Prime Minister Justin Trudeau urged Donald Trump to think twice Monday before imposing new tariffs on Canadian aluminum, saying the sector is emerging from the pandemic-induced production stance that prompted the White House to consider such measures in the first place.
Trudeau, who said in a news conference he had spoken to the U.S. president earlier in the day, told him that with the North American economy getting back up to speed, Canada’s aluminum smelters would soon be back producing value-added specialty products for the American auto sector.

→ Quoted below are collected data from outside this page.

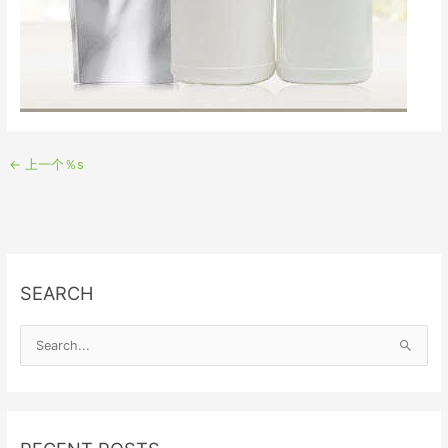
←
上一个％s
SEARCH
S
e
a
r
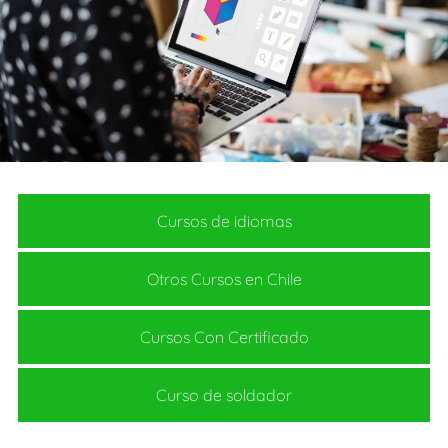
Cursos de idiomas
Otros Cursos en Chile
Cursos Con Certificado
Curso de soldador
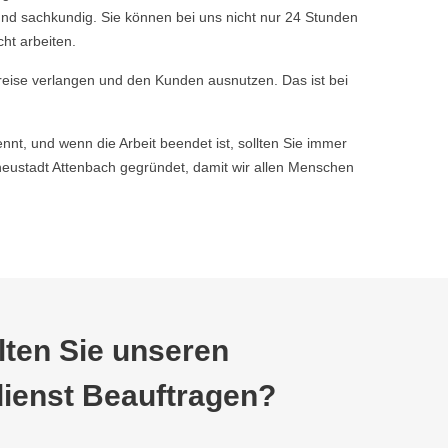
nd sachkundig. Sie können bei uns nicht nur 24 Stunden
ht arbeiten.
reise verlangen und den Kunden ausnutzen. Das ist bei
nnt, und wenn die Arbeit beendet ist, sollten Sie immer
ustadt Attenbach gegründet, damit wir allen Menschen
ten Sie unseren
ienst Beauftragen?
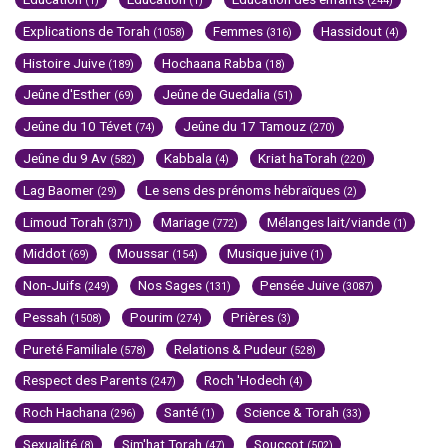
(1)
(1)
(244)
Explications de Torah
Femmes
Hassidout
(1058)
(316)
(4)
Histoire Juive
Hochaana Rabba
(189)
(18)
Jeûne d'Esther
Jeûne de Guedalia
(69)
(51)
Jeûne du 10 Tévet
Jeûne du 17 Tamouz
(74)
(270)
Jeûne du 9 Av
Kabbala
Kriat haTorah
(582)
(4)
(220)
Lag Baomer
Le sens des prénoms hébraïques
(29)
(2)
Limoud Torah
Mariage
Mélanges lait/viande
(371)
(772)
(1)
Middot
Moussar
Musique juive
(69)
(154)
(1)
Non-Juifs
Nos Sages
Pensée Juive
(249)
(131)
(3087)
Pessah
Pourim
Prières
(1508)
(274)
(3)
Pureté Familiale
Relations & Pudeur
(578)
(528)
Respect des Parents
Roch 'Hodech
(247)
(4)
Roch Hachana
Santé
Science & Torah
(296)
(1)
(33)
Sexualité
Sim'hat Torah
Souccot
(8)
(47)
(502)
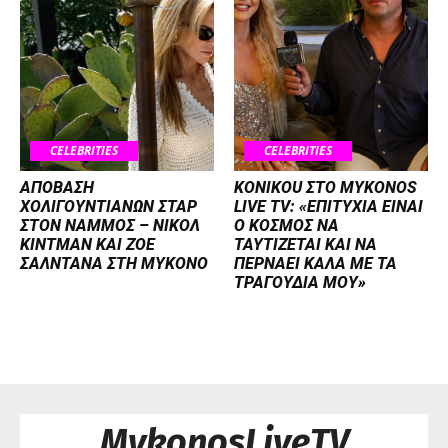
CELEBRITIES
CELEBRITIES
ΑΠΟΒΑΣΗ
KONIKOU ΣΤΟ MYKONOS
ΧΟΛΙΓΟΥΝΤΙΑΝΩΝ ΣΤΑΡ
LIVE TV: «ΕΠΙΤΥΧΙΑ ΕΙΝΑΙ
ΣΤΟΝ NΑΜΜΟΣ – ΝΙΚΟΛ
Ο ΚΟΣΜΟΣ ΝΑ
ΚΙΝΤΜΑΝ ΚΑΙ ΖΟΕ
ΤΑΥΤΙΖΕΤΑΙ KAI ΝΑ
ΣΑΛΝΤΑΝΑ ΣΤΗ ΜΥΚΟΝΟ
ΠΕΡΝΑΕΙ ΚΑΛΑ ΜΕ ΤΑ
ΤΡΑΓΟΥΔΙΑ ΜΟΥ»
MykonosLiveTV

The specter of new tariffs emerged last month after Canadian producers, unable to shut down production and with their usual customers hamstrung by the impact of COVID-19, were forced to make a more generic form of aluminum and ship it to warehouses in the United States.
That alarmed certain U.S. smelter owners and operators, who have been urging the U.S. trade representative’s office to slap fresh levies on imports from Canada.
The pandemic “caused certain disruption in the aluminum sector that is starting to realign itself, given the economies are starting up again and manufacturing is getting going,” Trudeau said after his call with Trump.
“I impressed upon him that it would be a shame to see tariffs come in between our two countries at a time where we’re celebrating NAFTA and at a time where we want our businesses and our manufacturers to get going as quickly as possible.”
Trudeau demurred Monday when asked whether this time, Canada and the U.S. might negotiate a closure that lasts longer than the standard 30-day window.
“We will be discussing with our American partners what the next steps should be, and I think this is a situation that is evolving rapidly and we need to keep responding to the situation on the ground.”